Task item:
From the line that holds "She had eaten" down to the last line of the listing below, transcribe exactly and only those lines. Leave pictures out.
** Data for this exercise follows **
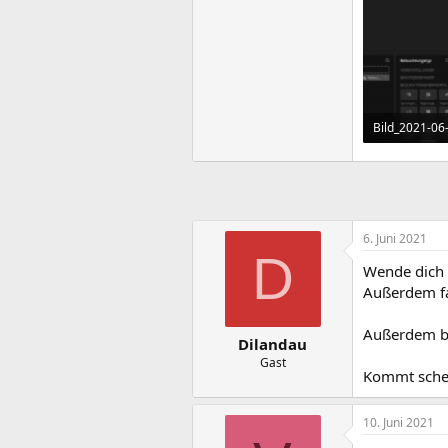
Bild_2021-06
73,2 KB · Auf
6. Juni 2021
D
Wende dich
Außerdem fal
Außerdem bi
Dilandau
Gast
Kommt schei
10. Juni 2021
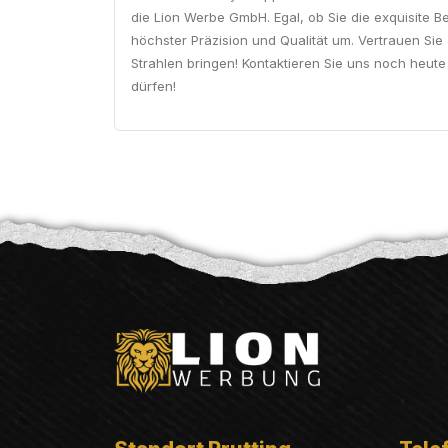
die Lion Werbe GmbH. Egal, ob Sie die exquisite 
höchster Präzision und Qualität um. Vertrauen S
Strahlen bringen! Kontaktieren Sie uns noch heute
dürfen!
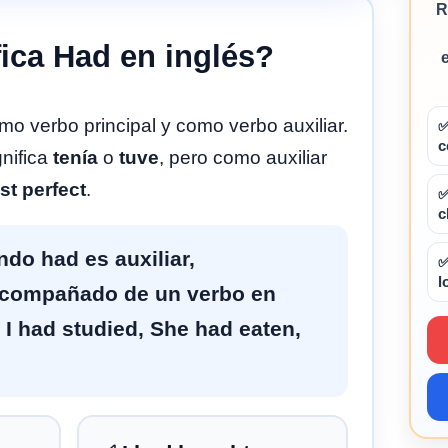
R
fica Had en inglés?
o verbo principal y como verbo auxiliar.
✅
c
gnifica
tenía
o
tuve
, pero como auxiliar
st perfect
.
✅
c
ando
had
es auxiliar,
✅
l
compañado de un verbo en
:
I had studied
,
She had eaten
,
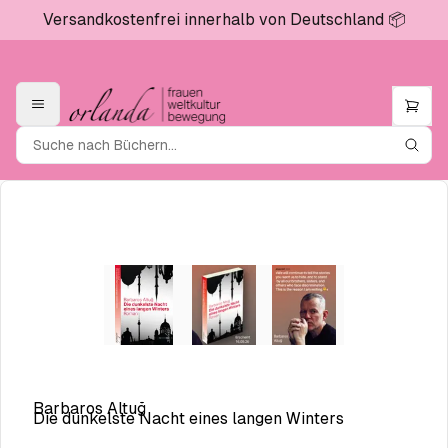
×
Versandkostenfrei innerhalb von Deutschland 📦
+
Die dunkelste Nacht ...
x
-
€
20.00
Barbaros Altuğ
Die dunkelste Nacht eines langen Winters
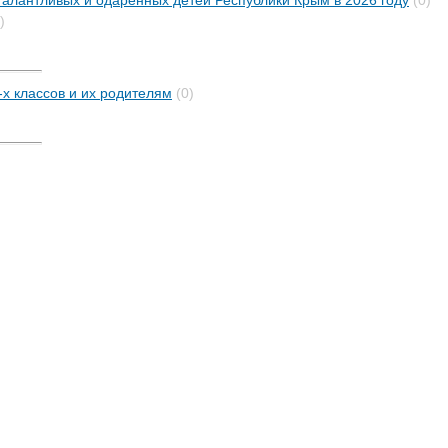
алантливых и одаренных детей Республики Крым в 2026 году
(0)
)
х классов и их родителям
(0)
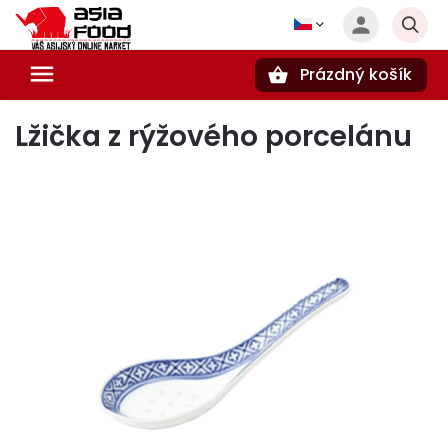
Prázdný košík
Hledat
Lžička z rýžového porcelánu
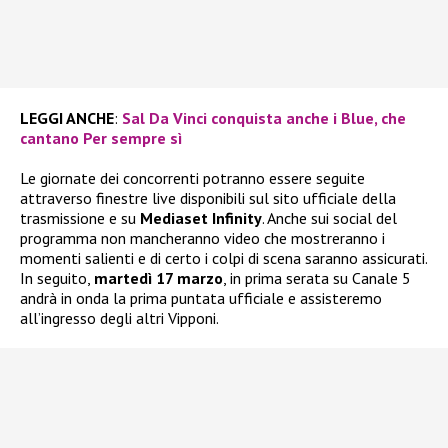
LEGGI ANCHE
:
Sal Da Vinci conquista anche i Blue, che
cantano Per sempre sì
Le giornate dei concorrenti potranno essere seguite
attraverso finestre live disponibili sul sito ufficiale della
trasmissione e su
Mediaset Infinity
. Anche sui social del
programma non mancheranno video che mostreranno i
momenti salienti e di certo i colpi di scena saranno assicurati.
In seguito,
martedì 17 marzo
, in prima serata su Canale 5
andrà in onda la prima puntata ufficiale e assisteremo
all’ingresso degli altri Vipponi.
** End of Data for this exercise **
Answer box:
She had eaten
,
×
Versandkostenfrei innerhalb von Deutschland 📦
+
Die dunkelste Nacht ...
x
-
€
20.00
Barbaros Altuğ
Die dunkelste Nacht eines langen Winters
алантливых и одаренных детей Республики Крым в 2026 году
(0)
)
х классов и их родителям
(0)
Prázdný košík
Hledat
Lžička z rýžového porcelánu
LEGGI ANCHE
:
Sal Da Vinci conquista anche i Blue, che
cantano Per sempre sì
Le giornate dei concorrenti potranno essere seguite
attraverso finestre live disponibili sul sito ufficiale della
trasmissione e su
Mediaset Infinity
. Anche sui social del
programma non mancheranno video che mostreranno i
momenti salienti e di certo i colpi di scena saranno assicurati.
In seguito,
martedì 17 marzo
, in prima serata su Canale 5
andrà in onda la prima puntata ufficiale e assisteremo
all’ingresso degli altri Vipponi.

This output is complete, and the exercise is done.